▶ _What is expected_: Would you transcribe the lines running from the one that holds "BUT HERE’S WHY YOU STILL NEED TO" to the last line of the records? Leave every picture out.

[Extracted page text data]
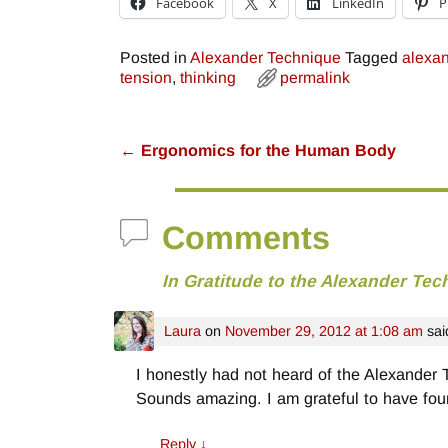
Facebook
X
LinkedIn
P
Posted in
Alexander Technique
Tagged
alexan
tension
,
thinking
permalink
←
Ergonomics for the Human Body
Post navigation
Comments
In Gratitude to the Alexander Tec
Laura
on
November 29, 2012 at 1:08 am
sai
I honestly had not heard of the Alexander
Sounds amazing. I am grateful to have fou
Reply
↓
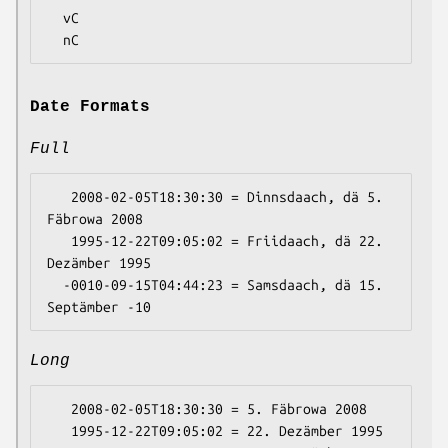
  vC

Date Formats
Full
   2008-02-05T18:30:30 = Dinnsdaach, dä 5. 
Fäbrowa 2008

   1995-12-22T09:05:02 = Friidaach, dä 22. 
Dezämber 1995

  -0010-09-15T04:44:23 = Samsdaach, dä 15. 
Long
   2008-02-05T18:30:30 = 5. Fäbrowa 2008

   1995-12-22T09:05:02 = 22. Dezämber 1995
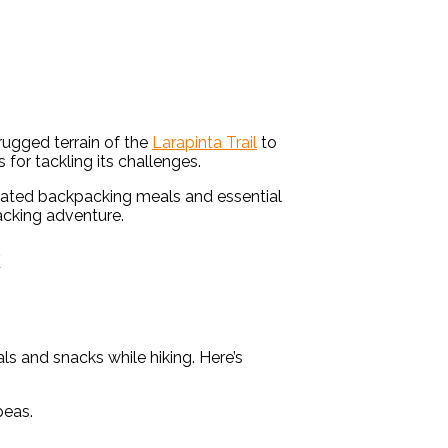
 rugged terrain of the
Larapinta Trail
to
s for tackling its challenges.
ydrated backpacking meals and essential
packing adventure.
k
ls and snacks while hiking. Here’s
peas.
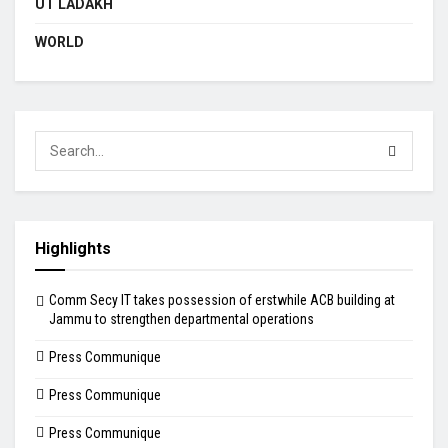
UT LADAKH
WORLD
Highlights
Comm Secy IT takes possession of erstwhile ACB building at
Jammu to strengthen departmental operations
Press Communique
Press Communique
Press Communique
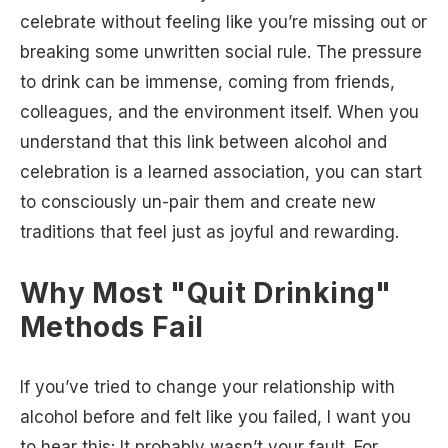
celebrate without feeling like you’re missing out or
breaking some unwritten social rule. The pressure
to drink can be immense, coming from friends,
colleagues, and the environment itself. When you
understand that this link between alcohol and
celebration is a learned association, you can start
to consciously un-pair them and create new
traditions that feel just as joyful and rewarding.
Why Most "Quit Drinking"
Methods Fail
If you’ve tried to change your relationship with
alcohol before and felt like you failed, I want you
to hear this: It probably wasn’t your fault. For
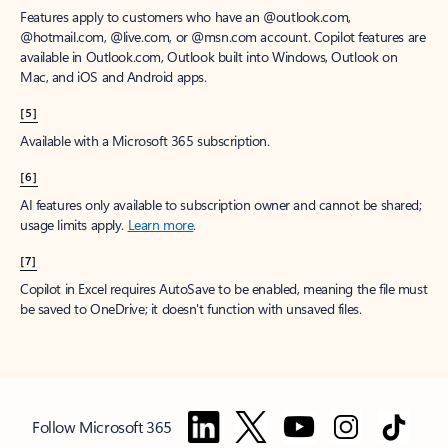
Features apply to customers who have an @outlook.com,
@hotmail.com, @live.com, or @msn.com account. Copilot features are
available in Outlook.com, Outlook built into Windows, Outlook on
Mac, and iOS and Android apps.
[5]
Available with a Microsoft 365 subscription.
[6]
AI features only available to subscription owner and cannot be shared;
usage limits apply.
Learn more
.
[7]
Copilot in Excel requires AutoSave to be enabled, meaning the file must
be saved to OneDrive; it doesn't function with unsaved files.
Follow Microsoft 365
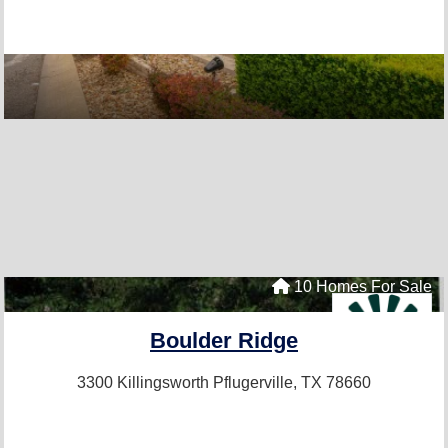
10 Homes For Sale
Boulder Ridge
3300 Killingsworth
Pflugerville, TX 78660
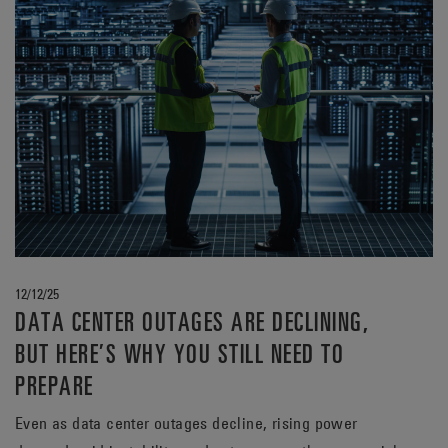
12/12/25
DATA CENTER OUTAGES ARE DECLINING,
BUT HERE’S WHY YOU STILL NEED TO
PREPARE
Even as data center outages decline, rising power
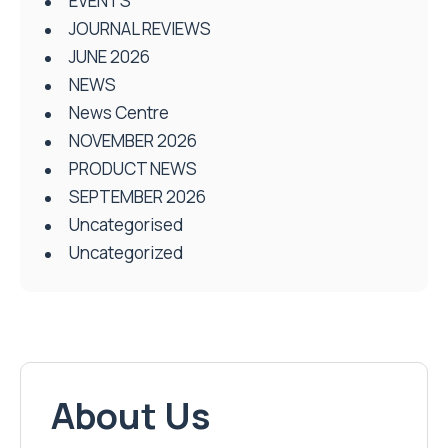
EVENTS
JOURNAL REVIEWS
JUNE 2026
NEWS
News Centre
NOVEMBER 2026
PRODUCT NEWS
SEPTEMBER 2026
Uncategorised
Uncategorized
About Us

▶ _Exercise response_:
BUT HERE’S WHY YOU STILL NEED TO
PREPARE
Even as data center outages decline, rising power
EVENTS
JOURNAL REVIEWS
JUNE 2026
NEWS
News Centre
NOVEMBER 2026
PRODUCT NEWS
SEPTEMBER 2026
Uncategorised
Uncategorized
About Us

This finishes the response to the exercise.